Je pense qu’il faut qu’Obama soit réélu. Parce qu’il a commencé un boulot qui ne pourra totalement être accompli qu’au bout de plusieurs mandats. Pour que tout soit fait, il a besoin de temps. Richard a composé une chanson, ‘A Memo’, sur ce thème dans le nouvel album. Il fait parler le président Obama dans ce morceau et il dit que l’on a encore besoin de lui. Il veut installer un système de protection et de prévention sanitaire qui devrait être bénéfique pour tous.

Peux-tu nous parler de l’importance du blues dans les médias américains? En France, le Blues et le Jazz ne représente que 2% du marché total. Qu’en est-il aux Etats Unis?
Je ne sais pas exactement, mais cela doit être du même ordre! C’est un genre de musique que l’on doit chercher si l’on veut en écouter. C’est presque quelque chose que l’on n’écoute que grâce aux radios universitaires. Le segment d’amateurs doit être le même qu’ici, mais la population totale est plus importante qu’ici, alors cela représente quand même plus d’amateurs, en fait. A la radio, on ne passe que de la musique impersonnelle au kilomètre. Il faut s’estimer heureux lorsqu’un DJ explique l’origine des morceaux et raconte quelque chose.

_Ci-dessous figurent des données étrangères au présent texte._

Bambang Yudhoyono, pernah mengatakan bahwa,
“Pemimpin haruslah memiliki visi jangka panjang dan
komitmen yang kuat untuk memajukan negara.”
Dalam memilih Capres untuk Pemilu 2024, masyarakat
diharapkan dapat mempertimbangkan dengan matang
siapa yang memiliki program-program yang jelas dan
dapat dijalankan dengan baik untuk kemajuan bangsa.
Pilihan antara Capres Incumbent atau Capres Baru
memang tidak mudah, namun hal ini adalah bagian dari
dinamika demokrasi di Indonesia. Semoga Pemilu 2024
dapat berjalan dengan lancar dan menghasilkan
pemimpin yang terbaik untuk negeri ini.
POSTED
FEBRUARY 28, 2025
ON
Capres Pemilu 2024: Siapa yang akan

Mais de plus en plus de fans se rendent désormais compte qu’il n’y a pas qu’un Blues, acoustique et venant du Mississippi. Il y a une pluralité des Blues et cela, c’est réconfortant pour l’avenir.

Que représente un Grammy Award pour un artiste comme toi qui en a eu plusieurs? (15 nominations et 5 Grammy Awards obtenus!)

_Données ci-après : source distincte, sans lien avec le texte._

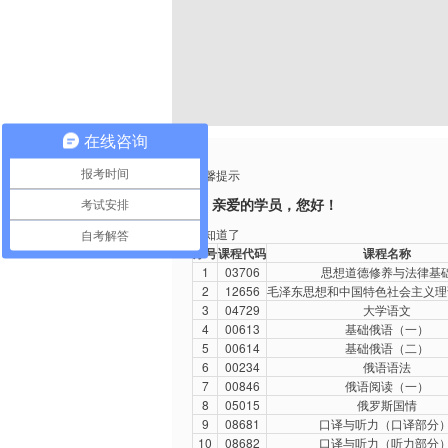
在线咨询
X
报考时间
温馨提示
亲爱的学员，您好！
考试安排
我知道了
自考解答
序号
课程代码
课程名称
1
03706
思想道德修养与法律基
2
12656
毛泽东思想和中国特色社会主义理
3
04729
大学语文
4
00613
基础俄语（一）
5
00614
基础俄语（二）
6
00234
俄语语法
7
00846
俄语阅读（一）
8
05015
俄罗斯国情
9
08681
口译与听力（口译部分）
10
08682
口译与听力（听力部分）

C’est une bonne chose. C’est une reconnaissance par tes pairs. Tu es reconnu dans l’industrie musicale, c’est cela l’essentiel. Tu ne travailles pas pour cela, mais c’est vrai que si tu en obtiens un, c’est quand même un plus!

As-tu ta place dans un Hall Of Fame aux Etats Unis?
Oui, la Blues Foundation m’a réservé une place au Blues Hall Of Fame de Memphis, Tennessee.